Thursday, April 26, 2012

V For Vendetta


V for Vendetta, by Alan Moore, is a work which I initially found quite difficult to read due to its somewhat hackneyed construction in both the narrative and artistic realm (appropriately enough, the book's preface is essentially an apology by Moore regarding the beginning of the work's unsteady foundation).


The titular character, V, is a frank and astounding bundle of theatrics and domestic terrorism, a faceless avatar of an immortal idea. V's selfless and ceaseless devotion to his adopted ideal borders on pathological autism, made all the stranger by V's shadowy past and casual erudition. The lengths that V goes to to manipulate and "save" his initially hapless co-conspirator are obscene, going far beyond the boundaries of what we would typically think of as "emotional and physical abuse", all in the service of a hazily-defined crusade which, miraculously, resolves itself quite neatly at the end - and all according to a grand and inhuman masterwork of a plan.



The hand-off at the end of the tale, from V to girl, physically echoes his earlier assertion - that you can kill the man, but not the idea. "Ideas are bulletproof."



Moore's use of the visual "pun" elements and interweaving "unrelated" writing with strangely coincidental imagery is at its peak throughout several issues, however, a theme that he would return to in Watchmen.

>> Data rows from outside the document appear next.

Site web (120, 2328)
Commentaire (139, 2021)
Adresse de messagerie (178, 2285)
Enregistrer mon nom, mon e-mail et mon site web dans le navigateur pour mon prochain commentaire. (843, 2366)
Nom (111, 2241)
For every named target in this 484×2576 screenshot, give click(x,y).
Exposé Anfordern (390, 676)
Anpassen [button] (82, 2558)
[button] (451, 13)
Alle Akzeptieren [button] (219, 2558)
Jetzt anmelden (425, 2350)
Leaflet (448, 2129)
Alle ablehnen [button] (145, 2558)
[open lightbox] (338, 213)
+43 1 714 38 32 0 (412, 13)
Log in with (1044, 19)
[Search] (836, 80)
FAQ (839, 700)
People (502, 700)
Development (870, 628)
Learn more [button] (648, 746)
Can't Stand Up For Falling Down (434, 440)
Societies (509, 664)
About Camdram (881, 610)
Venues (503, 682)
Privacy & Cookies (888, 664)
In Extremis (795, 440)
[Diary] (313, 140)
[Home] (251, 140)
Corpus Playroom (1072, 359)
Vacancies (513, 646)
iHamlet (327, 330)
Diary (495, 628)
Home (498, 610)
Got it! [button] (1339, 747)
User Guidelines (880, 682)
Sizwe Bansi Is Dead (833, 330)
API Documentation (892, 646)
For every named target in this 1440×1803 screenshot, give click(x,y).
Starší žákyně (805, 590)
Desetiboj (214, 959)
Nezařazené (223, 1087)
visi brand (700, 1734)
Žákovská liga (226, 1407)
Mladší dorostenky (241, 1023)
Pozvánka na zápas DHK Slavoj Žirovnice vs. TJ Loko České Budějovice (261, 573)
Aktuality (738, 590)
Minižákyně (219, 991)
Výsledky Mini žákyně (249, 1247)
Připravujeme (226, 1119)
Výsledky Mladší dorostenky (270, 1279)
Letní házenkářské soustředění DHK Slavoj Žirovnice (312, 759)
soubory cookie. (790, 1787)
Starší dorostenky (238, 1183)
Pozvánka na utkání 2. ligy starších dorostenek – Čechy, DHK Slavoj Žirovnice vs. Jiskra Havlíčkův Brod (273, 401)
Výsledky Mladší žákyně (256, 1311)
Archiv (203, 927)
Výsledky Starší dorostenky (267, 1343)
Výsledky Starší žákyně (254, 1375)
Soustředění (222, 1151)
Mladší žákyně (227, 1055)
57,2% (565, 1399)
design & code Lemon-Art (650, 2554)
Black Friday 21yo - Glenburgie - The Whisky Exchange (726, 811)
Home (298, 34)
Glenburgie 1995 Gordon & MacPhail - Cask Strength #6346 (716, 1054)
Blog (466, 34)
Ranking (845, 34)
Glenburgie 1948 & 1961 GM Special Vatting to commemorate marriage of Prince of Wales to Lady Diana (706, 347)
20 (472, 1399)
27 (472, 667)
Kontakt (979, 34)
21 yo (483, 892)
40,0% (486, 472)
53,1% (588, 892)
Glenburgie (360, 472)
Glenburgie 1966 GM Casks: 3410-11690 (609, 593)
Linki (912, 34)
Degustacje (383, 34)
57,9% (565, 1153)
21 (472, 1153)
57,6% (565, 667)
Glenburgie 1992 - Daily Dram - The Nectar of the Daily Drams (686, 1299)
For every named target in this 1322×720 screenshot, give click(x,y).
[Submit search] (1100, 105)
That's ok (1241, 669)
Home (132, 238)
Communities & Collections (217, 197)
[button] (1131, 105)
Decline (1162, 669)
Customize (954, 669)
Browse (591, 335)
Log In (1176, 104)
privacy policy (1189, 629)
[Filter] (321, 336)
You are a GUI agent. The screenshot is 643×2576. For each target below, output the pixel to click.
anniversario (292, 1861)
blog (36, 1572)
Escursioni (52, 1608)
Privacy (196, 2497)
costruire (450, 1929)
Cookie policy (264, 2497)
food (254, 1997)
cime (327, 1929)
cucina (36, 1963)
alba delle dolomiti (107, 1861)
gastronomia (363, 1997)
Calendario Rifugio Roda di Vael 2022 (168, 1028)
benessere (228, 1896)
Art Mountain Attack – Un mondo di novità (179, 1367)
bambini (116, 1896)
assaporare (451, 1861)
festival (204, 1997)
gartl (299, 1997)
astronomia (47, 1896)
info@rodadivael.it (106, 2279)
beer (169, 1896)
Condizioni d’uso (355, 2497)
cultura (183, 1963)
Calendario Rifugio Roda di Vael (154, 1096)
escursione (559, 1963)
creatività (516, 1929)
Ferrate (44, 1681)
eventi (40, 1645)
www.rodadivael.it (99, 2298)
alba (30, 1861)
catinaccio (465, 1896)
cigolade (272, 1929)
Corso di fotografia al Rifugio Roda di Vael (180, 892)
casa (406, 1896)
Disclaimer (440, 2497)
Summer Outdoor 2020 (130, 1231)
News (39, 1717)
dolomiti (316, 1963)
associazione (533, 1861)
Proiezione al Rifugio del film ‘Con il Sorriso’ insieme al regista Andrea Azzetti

 I have to say that while Moore is one of my favorite authors, I find myself a little perplexed at the popularity this particular work has enjoyed, as it is not particularly 'gripping', it is merely competent and very grim. I have a suspicion that the two aspects were what managed to set it apart back when it was published - much as how the Punisher enjoys the popularity it does for being something few comics at "its time" were.